Segundo dados do Instituto Kiel, 12% da ajuda militar europeia à Ucrânia nos primeiros quatro meses deste ano foi utilizada para a produção de drones. O instituto tem acompanhado a ajuda militar, financeira e humanitária à Ucrânia desde que a Rússia invadiu a Ucrânia em 24 de fevereiro de 2022.
Dos 12,33 mil milhões de euros (14,3 mil milhões de dólares) em ajuda militar atribuídos pelos países europeus entre Janeiro e Abril, 1,5 mil milhões foram destinados à produção de drones, mais do que todo o ano de 2025 (1,24 mil milhões de euros).
O financiamento da ajuda atribuído aos drones triplicou entre 2022 e 2026, com esta tendência a acelerar em Março e Abril. O Reino Unido anunciou em 15 de abril que forneceria 120 mil drones.
A Alemanha e a Noruega forneceram 500 milhões de euros cada, e os Países Baixos forneceram 250 milhões de euros para ajudar a Ucrânia a adquirir estas armas, que são cruciais para se defender dos ataques russos.
A Ucrânia afirma ser hoje o maior especialista mundial em drones. Um número crescente de países europeus, incluindo a Finlândia, a Dinamarca e o Reino Unido, estão a construir drones para o conflito com empresas ucranianas, que estão a transferir parte da produção para países aliados.

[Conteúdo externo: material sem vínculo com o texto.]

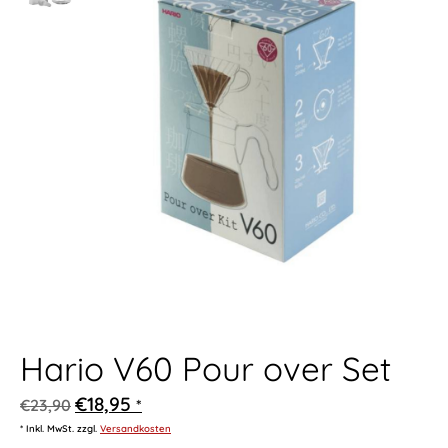
Hario V60 Pour over Set
€18,95
€23,90
*
* Inkl. MwSt. zzgl.
Versandkosten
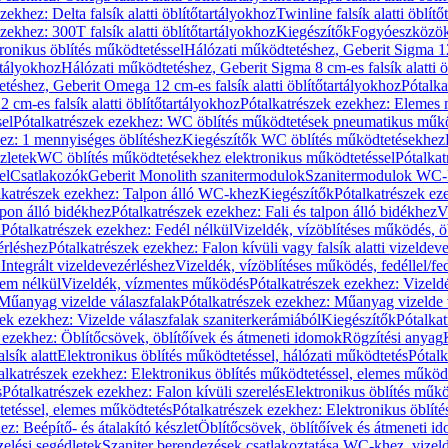
zekhez: Delta falsík alatti öblítőtartályokhoz
Twinline falsík alatti öblít
zekhez: 300T falsík alatti öblítőtartályokhoz
Kiegészítők
Fogyóeszközö
ronikus öblítés működtetéssel
Hálózati működtetéshez, Geberit Sigma 12 
rtályokhoz
Hálózati működtetéshez, Geberit Sigma 8 cm-es falsík alatti ö
téshez, Geberit Omega 12 cm-es falsík alatti öblítőtartályokhoz
Pótalk
cm-es falsík alatti öblítőtartályokhoz
Pótalkatrészek ezekhez: Elemes m
el
Pótalkatrészek ezekhez: WC öblítés működtetések pneumatikus műkö
ez: 1 mennyiséges öblítéshez
Kiegészítők WC öblítés működtetésekhez
zletek
WC öblítés működtetésekhez elektronikus működtetéssel
Pótalka
el
Csatlakozók
Geberit Monolith szanitermodulok
Szanitermodulok WC-
lkatrészek ezekhez: Talpon álló WC-khez
Kiegészítők
Pótalkatrészek ez
alpon álló bidékhez
Pótalkatrészek ezekhez: Fali és talpon álló bidékhez
V
l
Pótalkatrészek ezekhez: Fedél nélkül
Vizeldék, vízöblítéses működés, ö
érléshez
Pótalkatrészek ezekhez: Falon kívüli vagy falsík alatti vizeldev
Integrált vizeldevezérléshez
Vizeldék, vízöblítéses működés, fedéllel/fe
rem nélkül
Vizeldék, vízmentes működés
Pótalkatrészek ezekhez: Vizel
Műanyag vizelde válaszfalak
Pótalkatrészek ezekhez: Műanyag vizelde 
zek ezekhez: Vizelde válaszfalak szaniterkerámiából
Kiegészítők
Pótalka
 ezekhez: Öblítőcsövek, öblítőívek és átmeneti idomok
Rögzítési anyag
lsík alatt
Elektronikus öblítés működtetéssel, hálózati működtetés
Pótalk
alkatrészek ezekhez: Elektronikus öblítés működtetéssel, elemes működ
s
Pótalkatrészek ezekhez: Falon kívüli szerelés
Elektronikus öblítés műkö
tetéssel, elemes működtetés
Pótalkatrészek ezekhez: Elektronikus öblít
z: Beépítő- és átalakító készlet
Öblítőcsövek, öblítőívek és átmeneti i
elési segédletek
Szaniter berendezések csatlakoztatása WC-khez, vizel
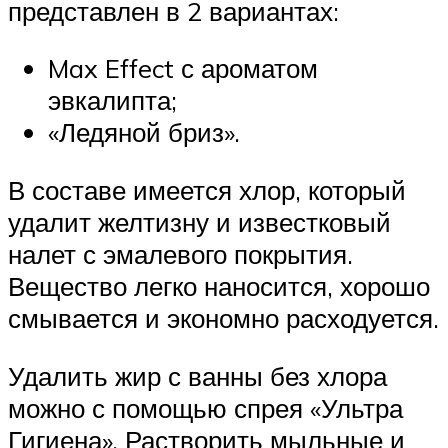
представлен в 2 вариантах:
Max Effect с ароматом
эвкалипта;
«Ледяной бриз».
В составе имеется хлор, который
удалит желтизну и известковый
налет с эмалевого покрытия.
Вещество легко наносится, хорошо
смывается и экономно расходуется.
Удалить жир с ванны без хлора
можно с помощью спрея «Ультра
Гигиена». Растворить мыльные и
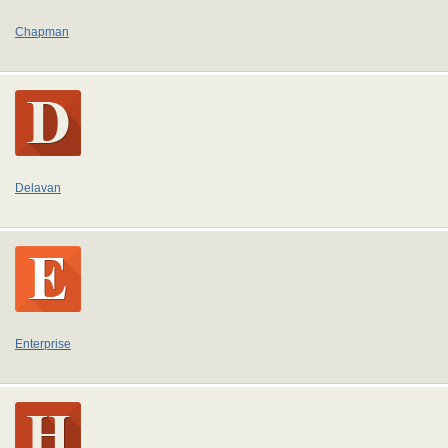
Chapman
Delavan
Enterprise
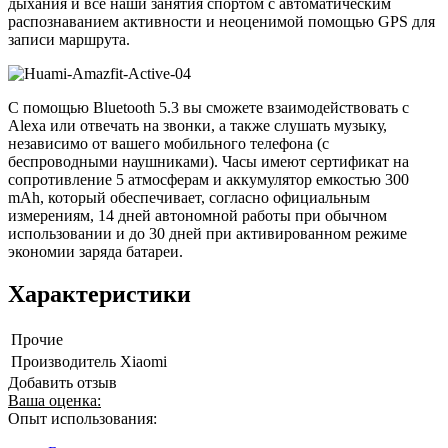
дыхания и все наши занятия спортом с автоматическим
распознаванием активности и неоценимой помощью GPS для
записи маршрута.
С помощью Bluetooth 5.3 вы сможете взаимодействовать с
Alexa или отвечать на звонки, а также слушать музыку,
независимо от вашего мобильного телефона (с
беспроводными наушниками). Часы имеют сертификат на
сопротивление 5 атмосферам и аккумулятор емкостью 300
mAh, который обеспечивает, согласно официальным
измерениям, 14 дней автономной работы при обычном
использовании и до 30 дней при активированном режиме
экономии заряда батареи.
Характеристики
Прочие
Производитель
Xiaomi
Добавить отзыв
Ваша оценка:
Опыт использования:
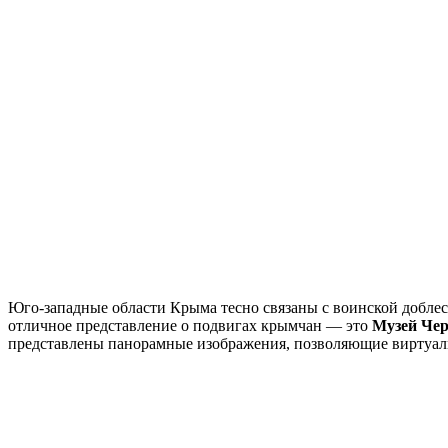
Юго-западные области Крыма тесно связаны с воинской доблест
отличное представление о подвигах крымчан — это
Музей Чер
представлены панорамные изображения, позволяющие виртуаль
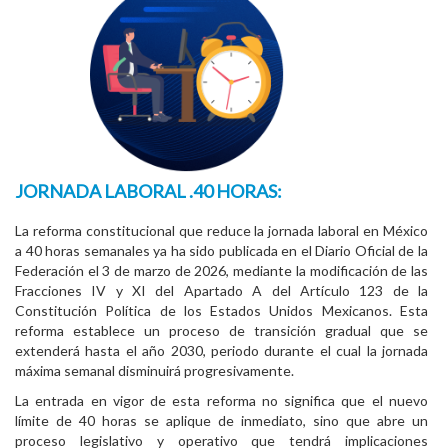
JORNADA LABORAL .40 HORAS:
La reforma constitucional que reduce la jornada laboral en México
a 40 horas semanales ya ha sido publicada en el Diario Oficial de la
Federación el 3 de marzo de 2026, mediante la modificación de las
Fracciones IV y XI del Apartado A del Artículo 123 de la
Constitución Política de los Estados Unidos Mexicanos. Esta
reforma establece un proceso de transición gradual que se
extenderá hasta el año 2030, periodo durante el cual la jornada
máxima semanal disminuirá progresivamente.
La entrada en vigor de esta reforma no significa que el nuevo
límite de 40 horas se aplique de inmediato, sino que abre un
proceso legislativo y operativo que tendrá implicaciones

“Os doadores europeus estão agora a entrar em grande escala no financiamento e na produção de drones”, disse Christophe Trebesch, diretor de investigação do Instituto Kiel.

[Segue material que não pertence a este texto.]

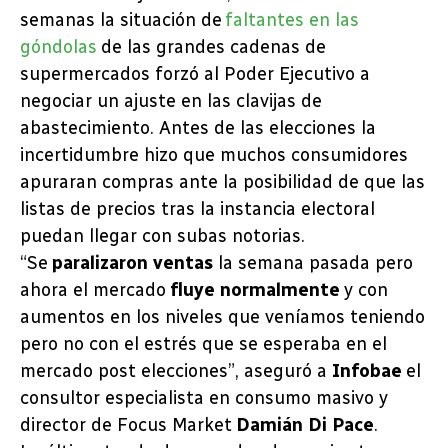
semanas la situación de
faltantes en las
góndolas
de las grandes cadenas de
supermercados forzó al Poder Ejecutivo a
negociar un ajuste en las clavijas de
abastecimiento. Antes de las elecciones la
incertidumbre hizo que muchos consumidores
apuraran compras ante la posibilidad de que las
listas de precios tras la instancia electoral
puedan llegar con subas notorias.
“Se
paralizaron ventas
la semana pasada pero
ahora el mercado
fluye normalmente
y con
aumentos en los niveles que veníamos teniendo
pero no con el estrés que se esperaba en el
mercado post elecciones”, aseguró a
Infobae
el
consultor especialista en consumo masivo y
director de Focus Market
Damián Di Pace
.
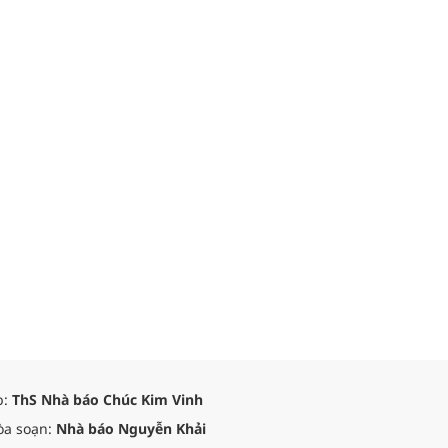
p:
ThS Nhà báo Chúc Kim Vinh
òa soạn:
Nhà báo Nguyễn Khải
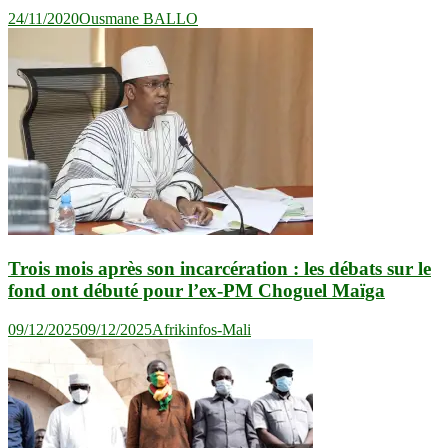
24/11/2020
Ousmane BALLO
Trois mois après son incarcération : les débats sur le
fond ont débuté pour l’ex-PM Choguel Maïga
09/12/2025
09/12/2025
Afrikinfos-Mali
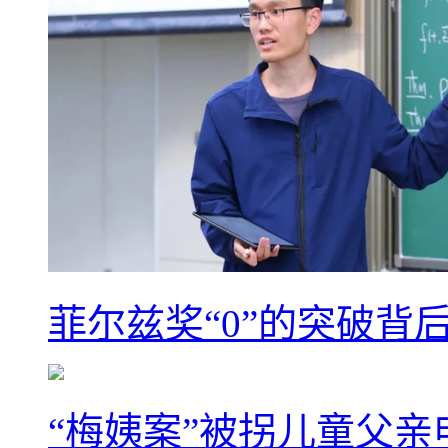
菲尔兹奖“0”的突破背
“梅姨案”被拐儿童父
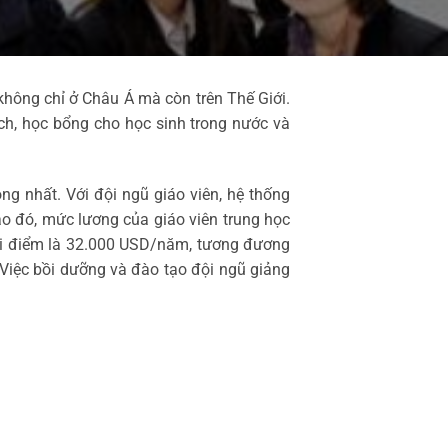
hông chỉ ở Châu Á mà còn trên Thế Giới.
ch, học bổng cho học sinh trong nước và
g nhất. Với đội ngũ giáo viên, hệ thống
 đó, mức lương của giáo viên trung học
ởi điểm là 32.000 USD/năm, tương đương
. Việc bồi dưỡng và đào tạo đội ngũ giảng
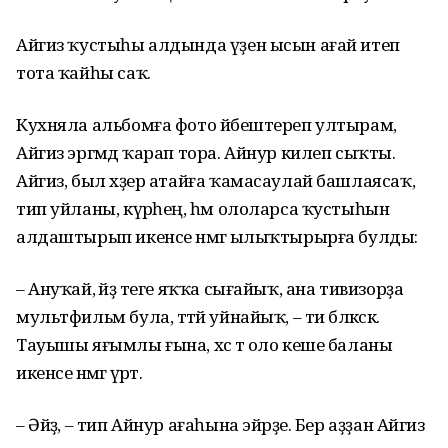
Айгиз ҡустыһы алдында үҙен ысын ағай итеп
тота ҡайһы саҡ.
Кухняла альбомға фото йәбештереп ултырам,
Айгиз эргәмдә ҡарап тора. Айнур килеп сыҡты.
Айгиз, был хәҙер атайға ҡамасаулай башлаясаҡ,
тип уйланы, күрәһең, һәм ололарса ҡустыһын
алдаштырып икенсе нәмәгә ылыҡтырырға булды:
– Ануҡай, әйҙә теге яҡҡа сығайыҡ, ана тивизорҙа
мультфильм була, тәтәй уйнайыҡ, – ти бәләкәскә.
Тауышы яғымлы ғына, хәс тә оло кеше баланы
икенсе нәмәгә әүрәтә.
– Әйҙә, – тип Айнур ағаһына эйәрҙе. Бер аҙҙан Айгиз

“Como resultado, o apoio à Ucrânia torna-se cada vez mais uma troca bidirecional: a ajuda financeira flui para a Ucrânia, enquanto as repercussões tecnológicas retornam para a Europa”, acrescentou.
A experiência da Ucrânia com drones levou-a a assinar acordos de defesa com vários países, especialmente com os estados do Golfo que foram alvo do mesmo tipo de drones fabricados no Irão durante as guerras no Médio Oriente, e a Ucrânia aprendeu como lidar com eles.
Entretanto, as autoridades de Moscovo, na região da Crimeia, afirmaram ontem que um ataque na Ucrânia matou pelo menos três pessoas, um dia depois de Kiev ter atacado bases energéticas e militares em São Petersburgo, onde a Rússia acolhe um fórum económico.